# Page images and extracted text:
· · · · · · ·

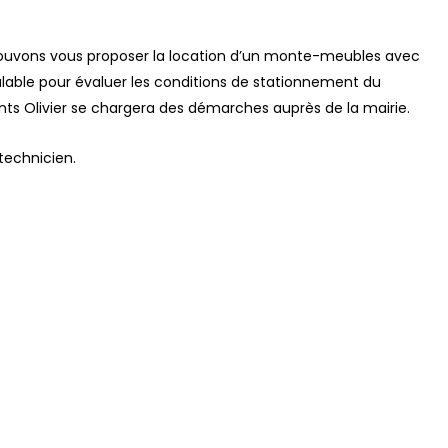
s pouvons vous proposer la location d’un monte-meubles avec
éalable pour évaluer les conditions de stationnement du
ts Olivier se chargera des démarches auprès de la mairie.
technicien.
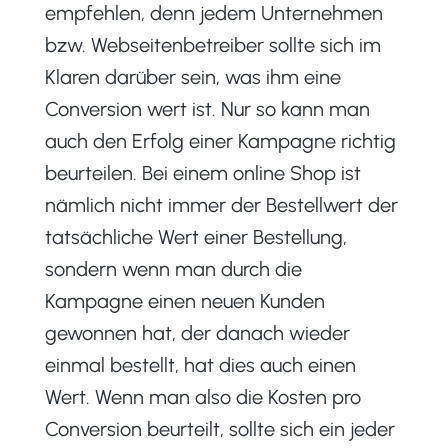
empfehlen, denn jedem Unternehmen
bzw. Webseitenbetreiber sollte sich im
Klaren darüber sein, was ihm eine
Conversion wert ist. Nur so kann man
auch den Erfolg einer Kampagne richtig
beurteilen. Bei einem online Shop ist
nämlich nicht immer der Bestellwert der
tatsächliche Wert einer Bestellung,
sondern wenn man durch die
Kampagne einen neuen Kunden
gewonnen hat, der danach wieder
einmal bestellt, hat dies auch einen
Wert. Wenn man also die Kosten pro
Conversion beurteilt, sollte sich ein jeder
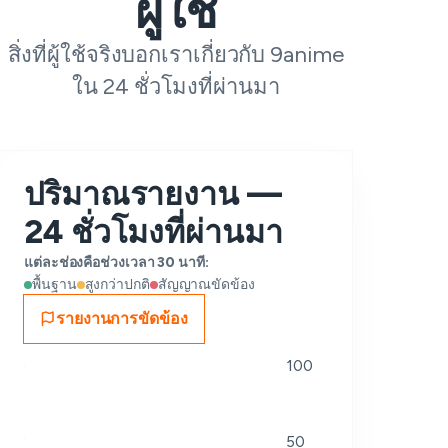
ผู้ใช้
สิ่งที่ผู้ใช้จริงบอกเราเกี่ยวกับ 9anime
ใน 24 ชั่วโมงที่ผ่านมา
ปริมาณรายงาน —
24 ชั่วโมงที่ผ่านมา
แต่ละช่องคือช่วงเวลา 30 นาที:
พื้นฐาน
สูงกว่าปกติ
สัญญาณขัดข้อง
รายงานการขัดข้อง
100
50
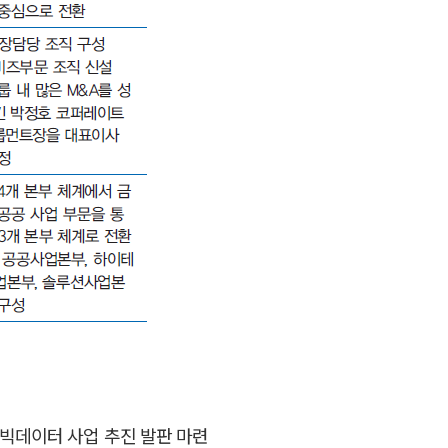
 및 빅데이터 사업 추진 발판 마련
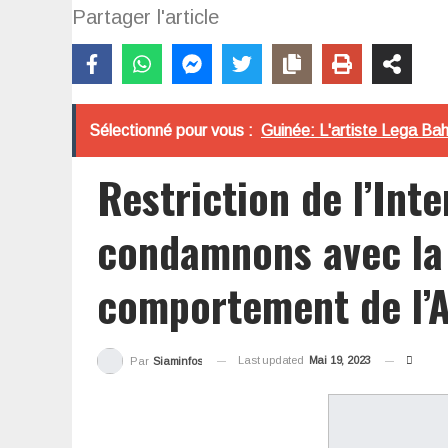
Partager l'article
Sélectionné pour vous :
Guinée: L'artiste Lega Bah
Restriction de l’Int
condamnons avec la 
comportement de l’A
Last updated
Mai 19, 2023
Par
Siaminfos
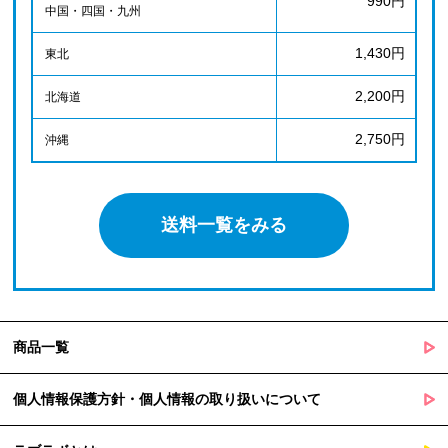
990円
中国・四国・九州
1,430円
東北
2,200円
北海道
2,750円
沖縄
送料一覧をみる
商品一覧
個人情報保護方針・個人情報の取り扱いについて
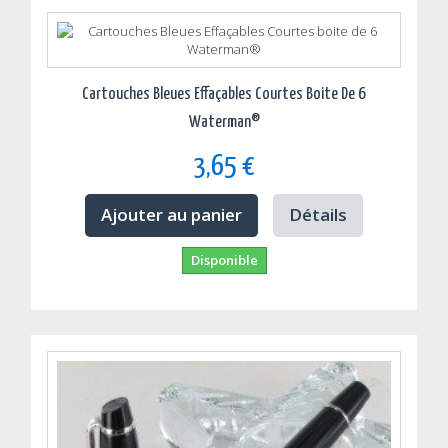
Cartouches Bleues Effaçables Courtes Boite De 6
Waterman®
3,65 €
Ajouter au panier
Détails
Disponible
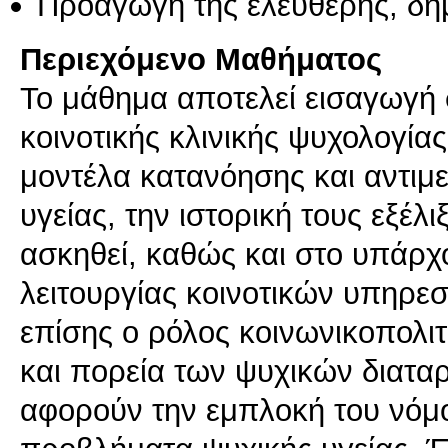
Προαγωγή της ελεύθερης, δη
Περιεχόμενο Μαθήματος
Το μάθημα αποτελεί εισαγωγή σ
κοινοτικής κλινικής ψυχολογίας
μοντέλα κατανόησης και αντι
υγείας, την ιστορική τους εξέλι
ασκηθεί, καθώς και στο υπάρ
λειτουργίας κοινοτικών υπηρε
επίσης ο ρόλος κοινωνικοπολι
και πορεία των ψυχικών διατα
αφορούν την εμπλοκή του νόμ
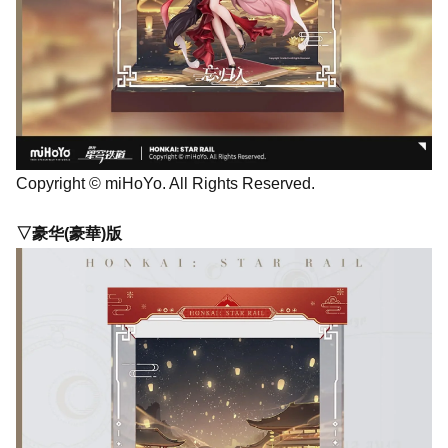
Copyright © miHoYo. All Rights Reserved.
▽豪华(豪華)版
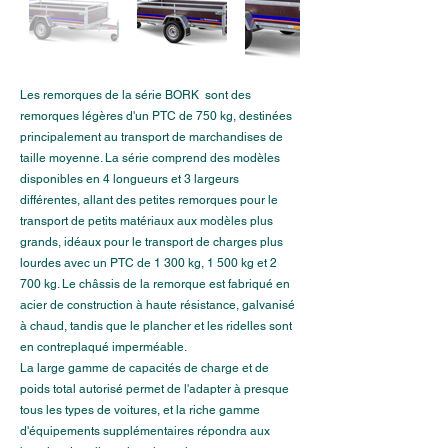
Les remorques de la série BORK sont des
remorques légères d'un PTC de 750 kg, destinées
principalement au transport de marchandises de
taille moyenne. La série comprend des modèles
disponibles en 4 longueurs et 3 largeurs
différentes, allant des petites remorques pour le
transport de petits matériaux aux modèles plus
grands, idéaux pour le transport de charges plus
lourdes avec un PTC de 1 300 kg, 1 500 kg et 2
700 kg. Le châssis de la remorque est fabriqué en
acier de construction à haute résistance, galvanisé
à chaud, tandis que le plancher et les ridelles sont
en contreplaqué imperméable.
La large gamme de capacités de charge et de
poids total autorisé permet de l'adapter à presque
tous les types de voitures, et la riche gamme
d'équipements supplémentaires répondra aux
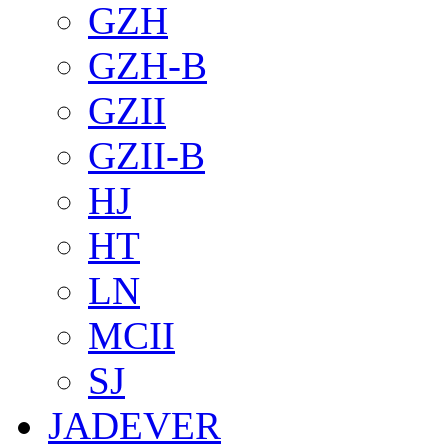
GZH
GZH-B
GZII
GZII-B
HJ
HT
LN
MCII
SJ
JADEVER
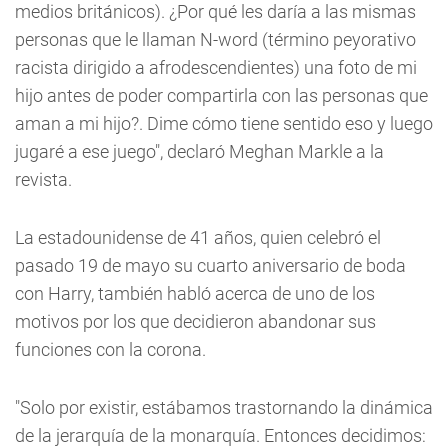
medios británicos). ¿Por qué les daría a las mismas
personas que le llaman N-word (término peyorativo
racista dirigido a afrodescendientes) una foto de mi
hijo antes de poder compartirla con las personas que
aman a mi hijo?. Dime cómo tiene sentido eso y luego
jugaré a ese juego", declaró Meghan Markle a la
revista.
La estadounidense de 41 años, quien celebró el
pasado 19 de mayo su cuarto aniversario de boda
con Harry, también habló acerca de uno de los
motivos por los que decidieron abandonar sus
funciones con la corona.
"Solo por existir, estábamos trastornando la dinámica
de la jerarquía de la monarquía. Entonces decidimos:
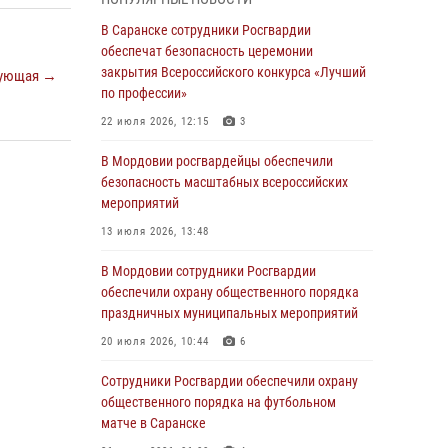
06 августа 2026, 08:14
9
В Саранске сотрудники Росгвардии
В Саранске сотрудники Росгвардии
обеспечат безопасность церемонии
задержали дебошира, повредившего
закрытия Всероссийского конкурса «Лучший
ующая →
имущество в кафе
по профессии»
06 августа 2026, 07:03
22 июля 2026, 12:15
3
В Саранске по обращению жителей
В Мордовии росгвардейцы обеспечили
правоохранители отреагировали
безопасность масштабных всероссийских
незамедлительно
мероприятий
05 августа 2026, 15:04
13 июля 2026, 13:48
В Саранске сотрудники Росгвардии
В Мордовии сотрудники Росгвардии
задержали мужчину, подозреваемого в
обеспечили охрану общественного порядка
причинении телесных повреждений супруге
праздничных муниципальных мероприятий
05 августа 2026, 12:34
20 июля 2026, 10:44
6
Росгвардейцы обеспечили общественную
Сотрудники Росгвардии обеспечили охрану
безопасность во время проведения
общественного порядка на футбольном
масштабного праздника в Темникове
матче в Саранске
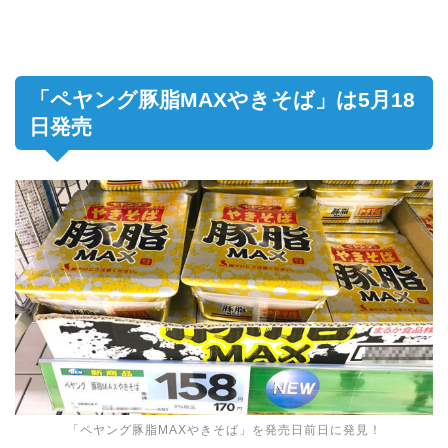
「ペヤング豚脂MAXやきそば」は5月18
日発売
「ペヤング豚脂MAXやきそば」を発売日前日に発見！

· · · · · · ·

# What to work on:
Write the number of lines above that contain the string "personas", and nothing besides.

# Solved problem:
2